In this case, we deal with an urgent issue of a steel manufacturer; one of their most critical production installations had come to a stop. It turned out that there was a lack of lubrication in a gearbox, which led to a standstill of the entire production line.

Find Root cause

The unpleasant part of the situation was that the failure of the lubrication system could cause several other machines to stop working at any time. An investigation into the cause showed that the blockage, in this case, was caused by an unidentified substance in the pipes, probably originating from a previous maintenance job. Many of the pipes were also found to be corroding and this was causing clogging at key points in the lubrication system. In addition, it appeared that there was no real-time insight into the effectiveness of the lubrication of the assets. Although the lubrication system looked healthy during daily checks, in reality no oil was reaching the gears. The photo below shows the damage to the gear.
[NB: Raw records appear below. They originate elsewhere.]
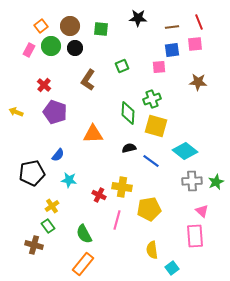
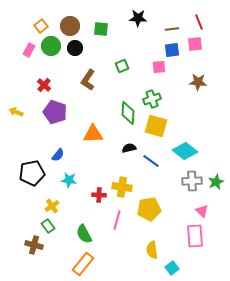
brown line at (172, 27): moved 2 px down
red cross at (99, 195): rotated 24 degrees counterclockwise
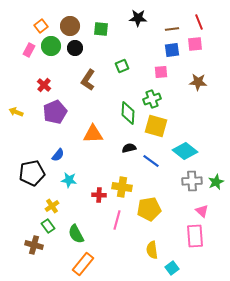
pink square at (159, 67): moved 2 px right, 5 px down
purple pentagon at (55, 112): rotated 30 degrees clockwise
green semicircle at (84, 234): moved 8 px left
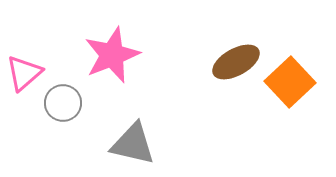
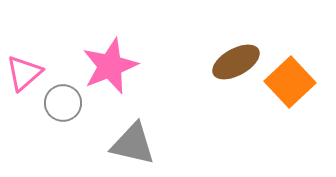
pink star: moved 2 px left, 11 px down
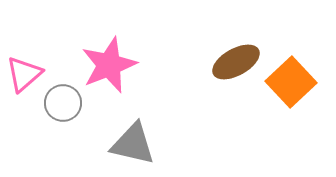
pink star: moved 1 px left, 1 px up
pink triangle: moved 1 px down
orange square: moved 1 px right
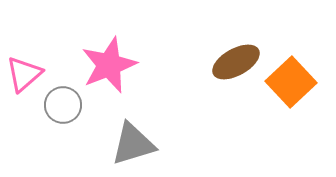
gray circle: moved 2 px down
gray triangle: rotated 30 degrees counterclockwise
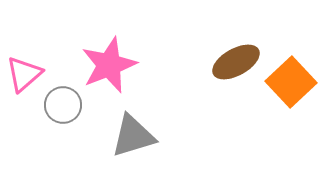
gray triangle: moved 8 px up
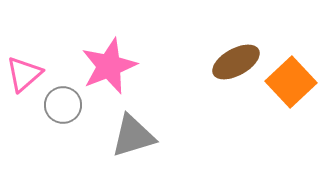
pink star: moved 1 px down
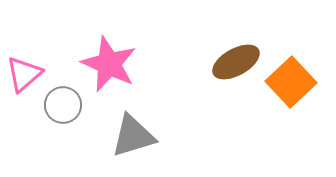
pink star: moved 2 px up; rotated 26 degrees counterclockwise
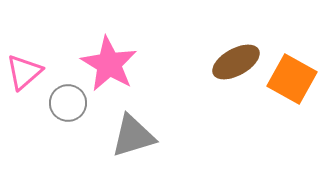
pink star: rotated 6 degrees clockwise
pink triangle: moved 2 px up
orange square: moved 1 px right, 3 px up; rotated 18 degrees counterclockwise
gray circle: moved 5 px right, 2 px up
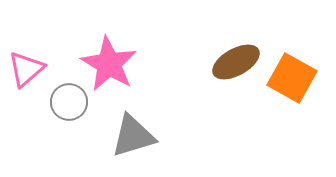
pink triangle: moved 2 px right, 3 px up
orange square: moved 1 px up
gray circle: moved 1 px right, 1 px up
Intelligent sensors are the solution

Now that the cause of the standstill was clear, the gear could be repaired and the lubrication put into order. But it is better to prevent downtime in the future. To do that, you need data that allows you to make predictions about the effectiveness of the lubrication system using the right algorithms. There are various techniques that can be used to achieve this. The most obvious is the use of conventional flow meters. Unfortunately, the purchase and installation of flow meters for such a large system is extremely expensive. In addition, the lead time for such a capex project is often too long.
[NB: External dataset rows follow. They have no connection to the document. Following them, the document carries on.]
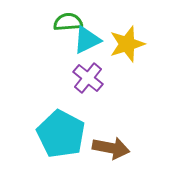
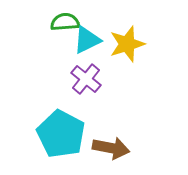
green semicircle: moved 3 px left
purple cross: moved 2 px left, 1 px down
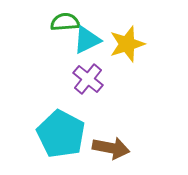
purple cross: moved 2 px right
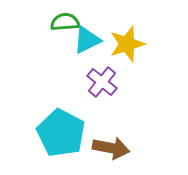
purple cross: moved 14 px right, 3 px down
cyan pentagon: moved 1 px up
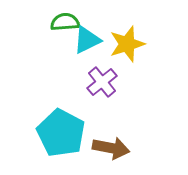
purple cross: rotated 12 degrees clockwise
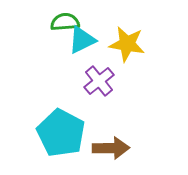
cyan triangle: moved 5 px left
yellow star: rotated 27 degrees clockwise
purple cross: moved 3 px left, 1 px up
brown arrow: rotated 12 degrees counterclockwise
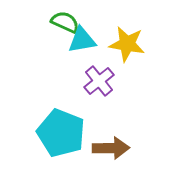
green semicircle: rotated 28 degrees clockwise
cyan triangle: rotated 16 degrees clockwise
cyan pentagon: rotated 6 degrees counterclockwise
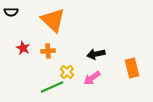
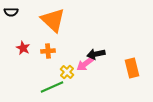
pink arrow: moved 7 px left, 14 px up
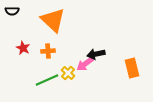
black semicircle: moved 1 px right, 1 px up
yellow cross: moved 1 px right, 1 px down
green line: moved 5 px left, 7 px up
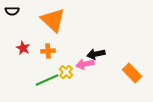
pink arrow: rotated 24 degrees clockwise
orange rectangle: moved 5 px down; rotated 30 degrees counterclockwise
yellow cross: moved 2 px left, 1 px up
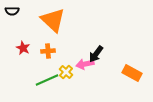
black arrow: rotated 42 degrees counterclockwise
orange rectangle: rotated 18 degrees counterclockwise
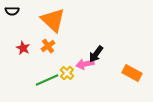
orange cross: moved 5 px up; rotated 32 degrees counterclockwise
yellow cross: moved 1 px right, 1 px down
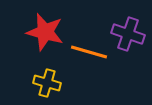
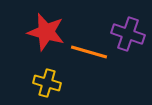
red star: moved 1 px right
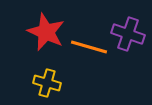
red star: rotated 9 degrees clockwise
orange line: moved 5 px up
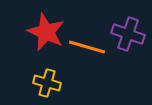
orange line: moved 2 px left
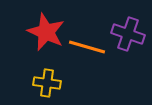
yellow cross: rotated 8 degrees counterclockwise
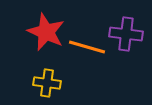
purple cross: moved 2 px left; rotated 12 degrees counterclockwise
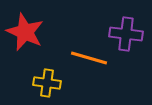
red star: moved 21 px left
orange line: moved 2 px right, 11 px down
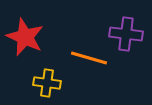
red star: moved 5 px down
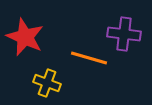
purple cross: moved 2 px left
yellow cross: rotated 12 degrees clockwise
Perfact came up with a better solution and, in collaboration with Yokogawa, placed over 200 IIoT sensors on various assets. Together with smart algorithms and alarms, the system provides information about the effectiveness of lubrication and collects it in one dashboard. The dashboard contains the plant’s asset hierarchy, making it easy to find specific lubrication points. The main dashboard can be clicked through to the lowest level of the individual instrument. The entire project was implemented in a few weeks and later the algorithms were fine-tuned

After starting the dashboard, there were immediate warnings indicating a lot of dirt in the pipes. After cleaning the pipes, the indicators turned green again. This was the ultimate proof that the algorithms were working as intended. The image below illustrates the trends and predictions for three of the lubrication points.
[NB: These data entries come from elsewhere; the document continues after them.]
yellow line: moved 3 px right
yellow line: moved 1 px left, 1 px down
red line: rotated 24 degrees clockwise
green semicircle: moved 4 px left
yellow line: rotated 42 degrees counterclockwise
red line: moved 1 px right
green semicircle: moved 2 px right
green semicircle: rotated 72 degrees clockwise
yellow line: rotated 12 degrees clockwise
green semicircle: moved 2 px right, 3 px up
Predictive data leads to results

Based on the information made available by the IIoT sensors and the algorithms that display predictive values, the client can act. Cleaning of specific pipelines is now effectively applied and reduces the risks of unplanned failures and thus also extends the lifespan of the assets. The added value per breakdown that is prevented amounts to more than EUR 800,000. The system also helps to prioritise cleaning actions during planned stops and thus to manage time and risk for the maintenance crew.

By applying industry 4.0, we make the difference for our client in terms of asset performance, budget and process improvement. A win-win situation in all respects.